3 000 chèques au total
Alors que, jusqu'alors, les versements mensuels de sa prestation de compensation du handicap (PCH) étaient effectués sur son compte bancaire en une seule fois, il doit maintenant se dépatouiller avec plus 600 chèques par mois, sans aucune récap, anonymes, indiquant juste la mention « mandataire » ou « salariés », qu'il doit répartir entre tous les intervenants après des calculs savants alors qu'un certificat médical atteste qu'il est en « incapacité physique absolue » de gérer une telle usine à gaz. Des « paquets » sont livrés dans sa boîte aux lettres. 3 000 chèques à ce jour. A lui et ses proches de se dém… avec ce puzzle ubuesque, complexifié par un turn-over d'intervenants permanent, pas moins de six salariés.
En toute illégalité ?
A qui doit-on cette mauvaise blague ? Le conseil départemental des Hauts-de-Seine (payeur de la PCH) lui reproche d'être débiteur de l'Urssaf et d'un prestataire de services.

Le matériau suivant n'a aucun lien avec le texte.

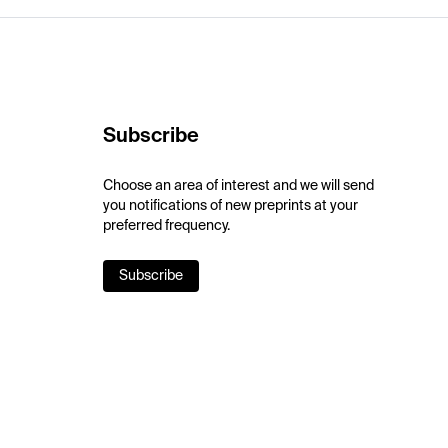
Subscribe
Choose an area of interest and we will send
you notifications of new preprints at your
preferred frequency.
Subscribe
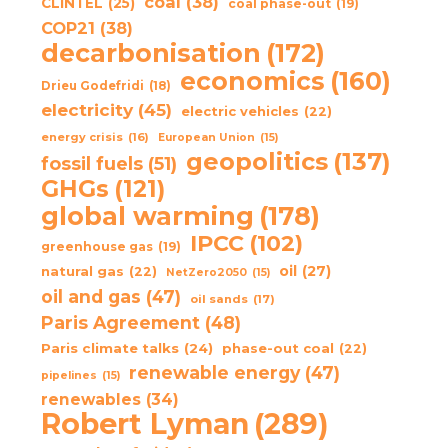
coal
(38)
CLINTEL
(25)
coal phase-out
(19)
COP21
(38)
decarbonisation
(172)
economics
(160)
Drieu Godefridi
(18)
electricity
(45)
electric vehicles
(22)
energy crisis
(16)
European Union
(15)
geopolitics
(137)
fossil fuels
(51)
GHGs
(121)
global warming
(178)
IPCC
(102)
greenhouse gas
(19)
oil
(27)
natural gas
(22)
NetZero2050
(15)
oil and gas
(47)
oil sands
(17)
Paris Agreement
(48)
Paris climate talks
(24)
phase-out coal
(22)
renewable energy
(47)
pipelines
(15)
renewables
(34)
Robert Lyman
(289)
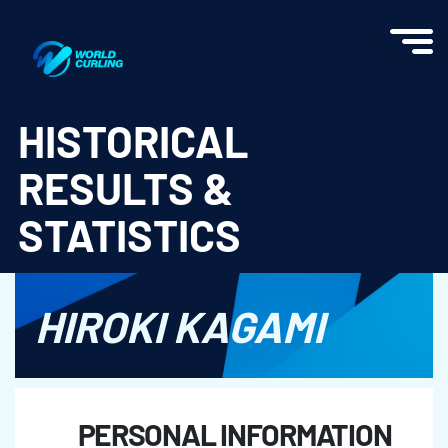
World Curling - Results & Statistics
HISTORICAL
RESULTS &
STATISTICS
HIROKI KAGAMI
PERSONAL INFORMATION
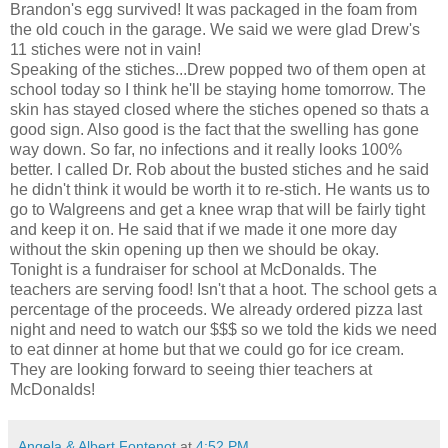
Brandon's egg survived! It was packaged in the foam from
the old couch in the garage. We said we were glad Drew's
11 stiches were not in vain!
Speaking of the stiches...Drew popped two of them open at
school today so I think he'll be staying home tomorrow. The
skin has stayed closed where the stiches opened so thats a
good sign. Also good is the fact that the swelling has gone
way down. So far, no infections and it really looks 100%
better. I called Dr. Rob about the busted stiches and he said
he didn't think it would be worth it to re-stich. He wants us to
go to Walgreens and get a knee wrap that will be fairly tight
and keep it on. He said that if we made it one more day
without the skin opening up then we should be okay.
Tonight is a fundraiser for school at McDonalds. The
teachers are serving food! Isn't that a hoot. The school gets a
percentage of the proceeds. We already ordered pizza last
night and need to watch our $$$ so we told the kids we need
to eat dinner at home but that we could go for ice cream.
They are looking forward to seeing thier teachers at
McDonalds!
Angela & Albert Fontenot
at
4:52 PM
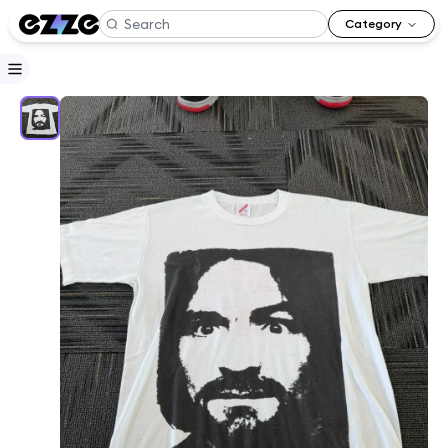
Category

Or Philippe gère une véritable entreprise, d'une complexité extrême qui, comme toute entreprise, comporte des aléas, qu'il a pris l'habitude de gérer avec expertise et dont il assume toutes les conséquences, y compris les erreurs éventuelles. « Mais quel rapport avec ce changement brutal, si ce n'est la volonté de contrôler un système qui leur est totalement étranger, contraire à l'esprit de la PCH qui promeut l'autonomie ? », questionne Philippe. A la faveur d'un changement d'équipe, le Conseil a en effet décidé de modifier, de manière unilatérale, les règles du jeu. Il assure avoir prévenu Philippe Aubert par courrier sans que ce dernier ne l'ait jamais reçu. Quand bien même… La situation est totalement illégale fait savoir son avocat, maître Guerrien, membre de l'association Droit Pluriel, qui défend les droits des personnes en situation de handicap, en s'appuyant sur un article (R 245-68) du Code de l'action sociale et des familles qui précise que le changement de mode de rémunération n'est pas possible sans l'accord de l'usager.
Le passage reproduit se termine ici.